APRIL brings the dawn of a new tax year, and it will also mark the third anniversary of the launch of one of the latest additions to the ISA stable: the Innovative Finance ISA (IFISA).
Offering consumers the chance to invest some or all of their £20,000 ISA allowance in peer-to-peer lending with the returns sheltered from the taxman, the IFISA held the promise of tax efficient, stock-market-beating returns with lower volatility. But, looking at the take-up so far, has it been a bit of a damp squib?
Read more: P2P lenders deliver FTSE-beating returns in 2018
In the 2016-17 tax year, the first year the Innovative ISA was available, savers put £36m into IFISAs, according to government figures. By the 2017-18 tax year, this had risen to £290m across 31,000 accounts, with an average of £9,355 subscribed per account, a 30 per cent increase from the previous year. A significant rise but, to put it in context, savers put a total of £69.3bn into adult ISAs in the same year, so IFISAs still command a very small proportion of the overall pot.
Industry surveys point to a lack of awareness among most consumers about IFISAs, although people who are already familiar with P2P lending are much more likely to have one. Last summer Assetz Capital said it had noticed its users ditching cash ISAs in favour of the IFISA, which it said had grown in popularity steadily since launch.
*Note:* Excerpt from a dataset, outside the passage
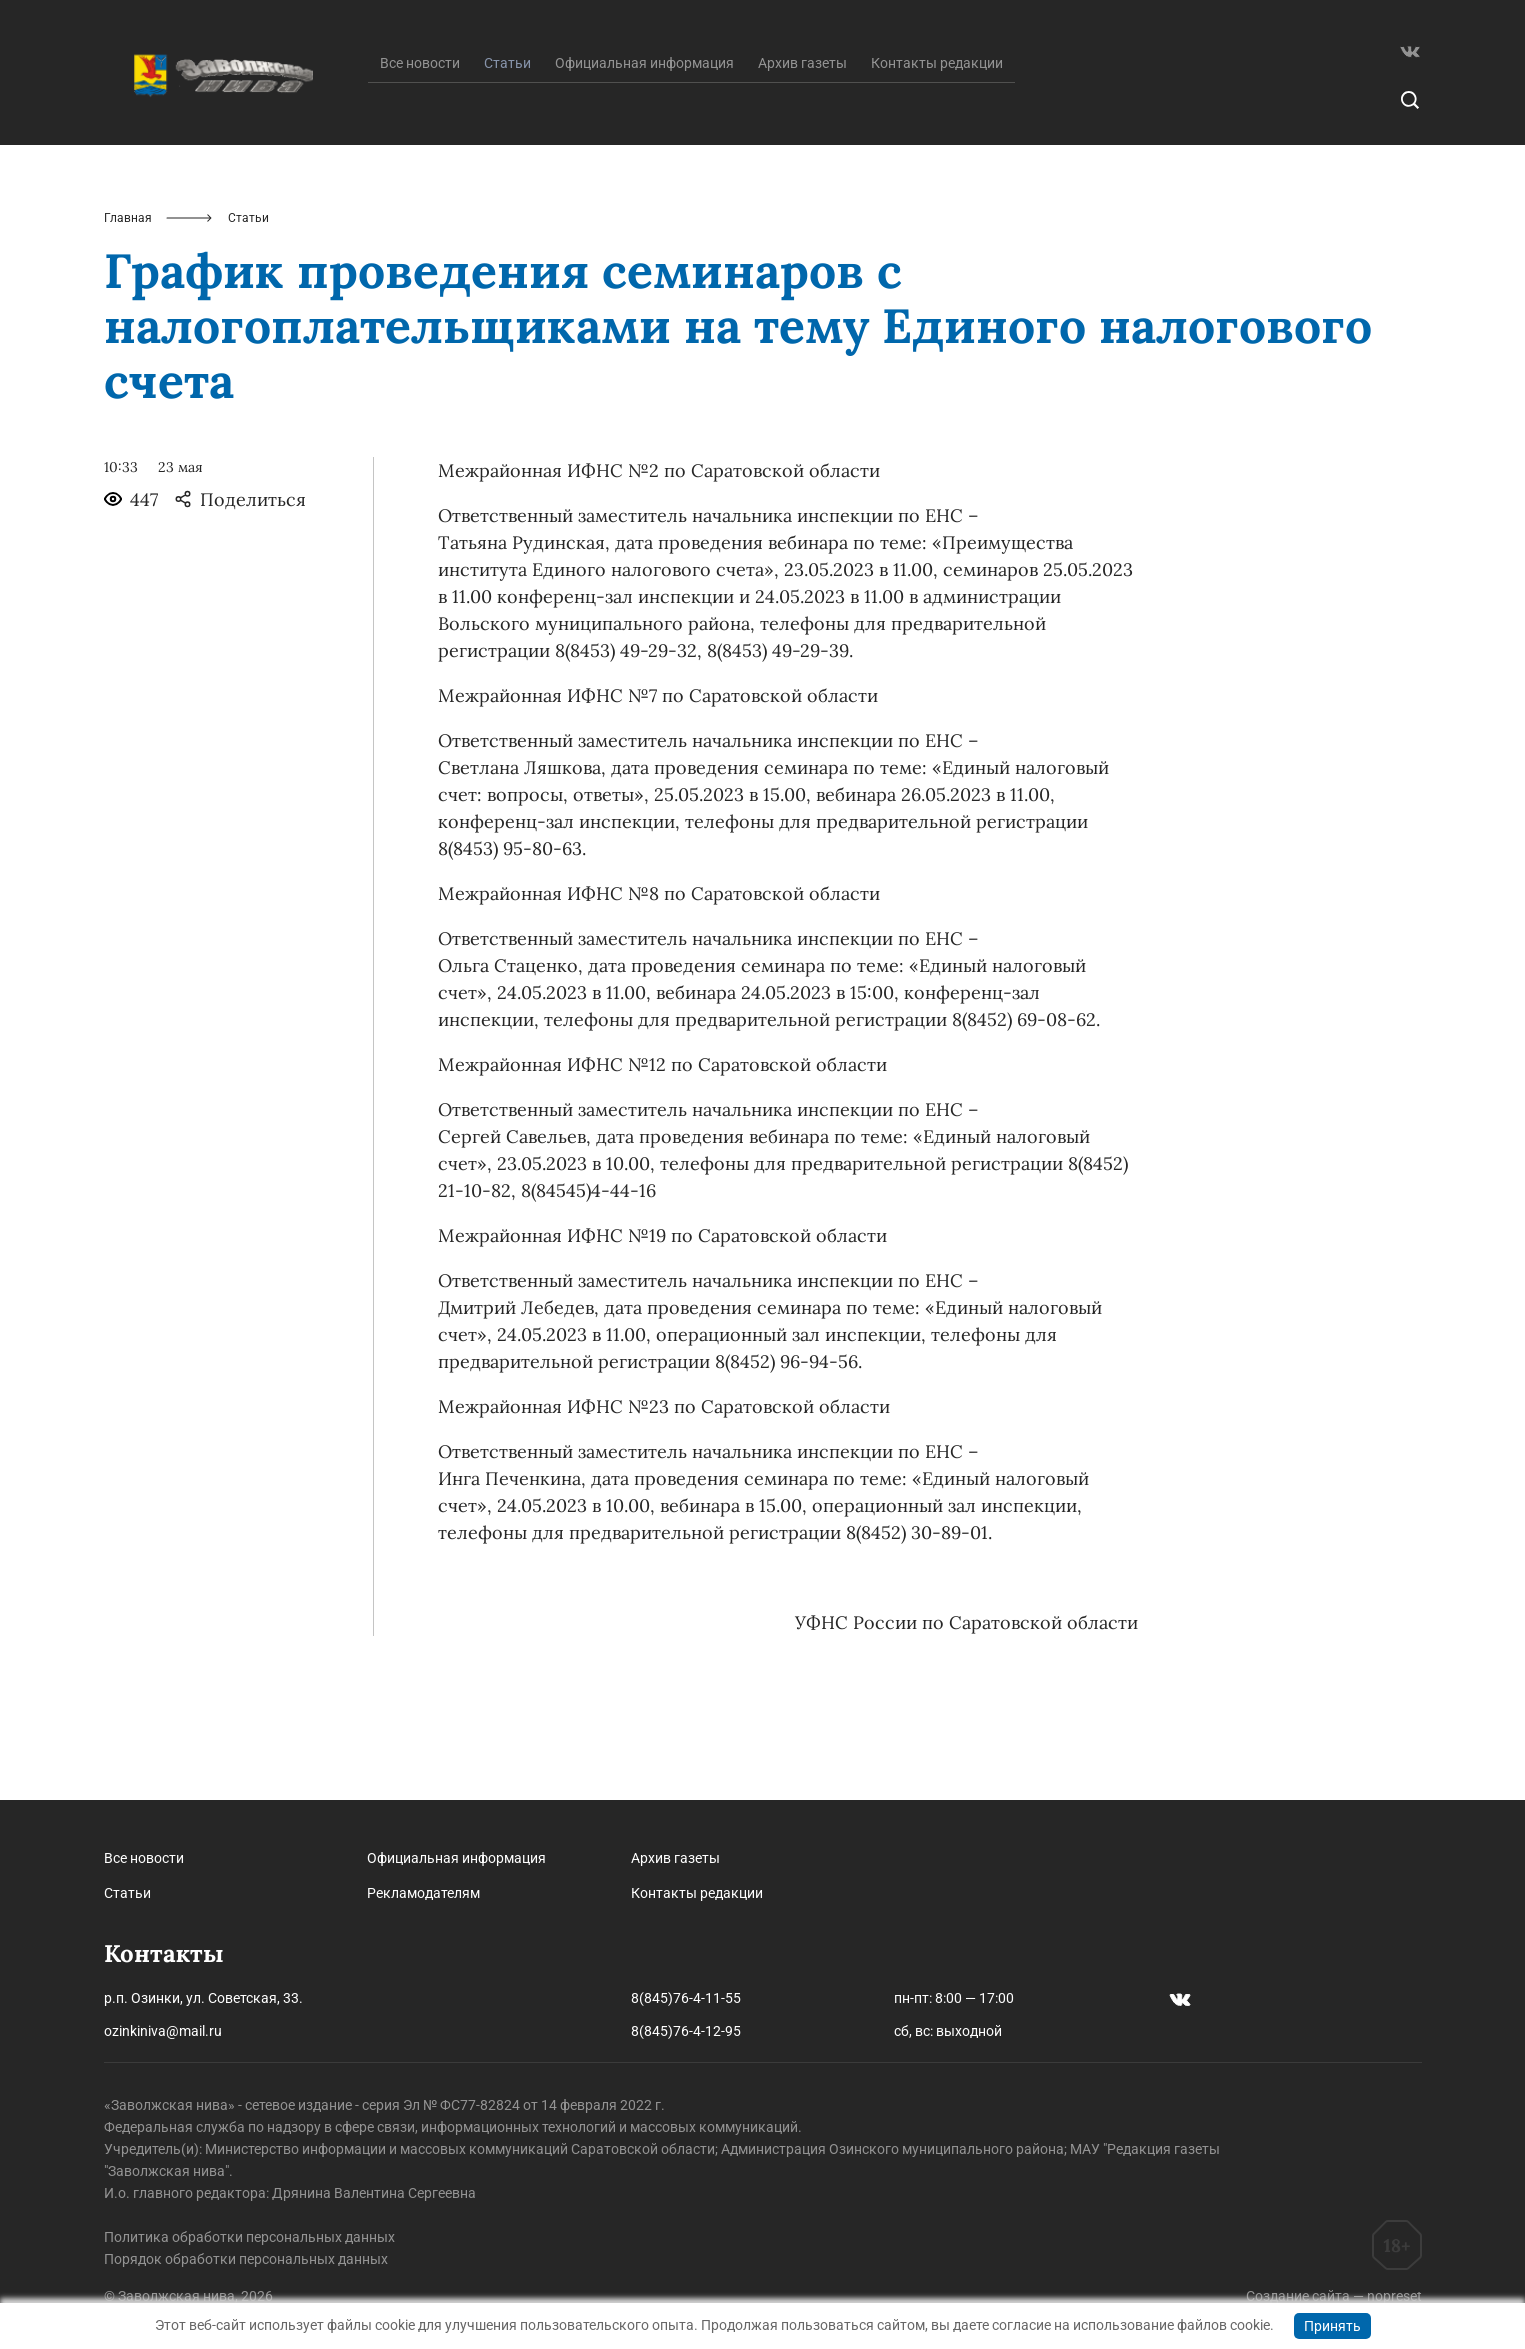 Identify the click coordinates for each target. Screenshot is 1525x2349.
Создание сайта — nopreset (1334, 2296)
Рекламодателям (423, 1893)
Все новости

There is a theory that some growth in the IFISA has been due to existing P2P investors converting their non-ISA accounts, rather than new investors entering the market through an IFISA.
Read more: Only six per cent of Brits aware of Innovative Finance ISAs
Part of the issue is that it has taken P2P platforms a bit of time to bring their Innovative Finance ISAs to the marketplace. The entrance of the ‘big three’ P2P lenders into the IFISA market offered a boost to overall awareness, especially as they account for around 80 per cent market share. P2P research house Orca says at least 36 IFISA products are now available, although regulatory delays have meant launches have been slow.
Orca said in December that it has started a waiting list for its own IFISA, which will allow investors to lend through multiple P2P providers in one tax wrapper, with expected returns of up to 6.5 per cent, adding a new string to the IFISA’s bow.
Read more: P2P investors abandon cash ISAs
Former chancellor George Osborne, the man behind the IFISA concept, said at the end of last year that he is still confident about the success of the product, even if it had not got off to a “dramatic start”.
Will 2019 be the year the Innovative Finance ISA finally gains some much-needed traction?